A mechanically durable slippery liquid-infused porous surface based on distinctive ‘jaboticaba-like’ TiO2/sepiolite nanocomposites with superior hot water repellency and anti-corrosion for protecting various substrates

Abstract

Slippery liquid infused porous surfaces (SLIPS) are widely utilized due to their omniphobicity and distinctive slippery properties. Fragile mechanical properties and unstable lubricant layer of SLIPS have a substantial impact on its long-term application performance. Herein, a pre-oil-infused mechanically robust organic/inorganic composite superhydrophobic surface (SC) for SLIPS with hierarchical roughness was obtained by in-situ growing a significant amount TiO2 nanospheres on the surface of sepiolite (SEP) fiber structures via hydrogen bonding, Ti-O-Si covalent bonding, and electrostatic power, resulting in a unique bionic “jaboticaba-like” structure on SC. Through hydrogen bonding, the hydroxyl groups on the TiO2 surface can also interact with the cross-linked polymer PVDF-HFP (polyethylene fluoride hexafluoropropylene).
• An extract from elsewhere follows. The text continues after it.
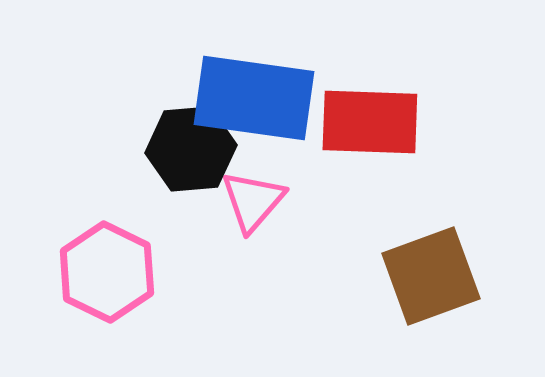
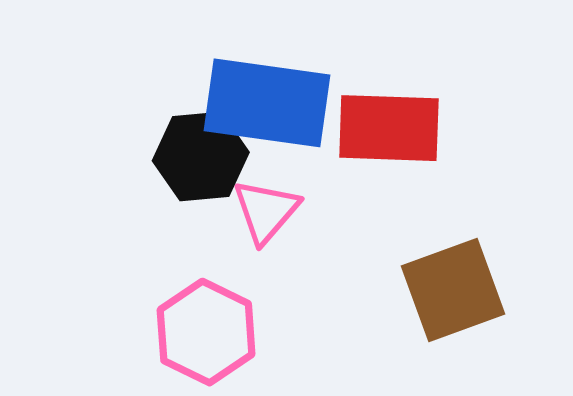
pink hexagon: (107, 272) -> (206, 332), moved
In the presence of multiple interactions, SC could resist 300 cycles of a rigorous Taber rubbing test with a 500 g weight and yet retain superhydrophobicity. The prepared SLIPS have exceptional hot water (boiling water) resistance, strong shear stability (8000 rpm/min), and water jetting resistance (40 kPa). Corrosion current density of SLIPS and SC was decreased by roughly 4 orders of magnitude and 3 orders of magnitude, respectively, after exposure to 3.5 wt% NaCl solution as compared to bare aluminum substrate. SLIPS have higher long-term corrosion resistance compared to SC. Owing to the “jaboticaba-like” hierarchical structure, SLIPS have great oil-locking capabilities, as well as good mechanical stability and long-term corrosion resistance. This article offers recommendations for developing tough SLIPS for future engineering applications.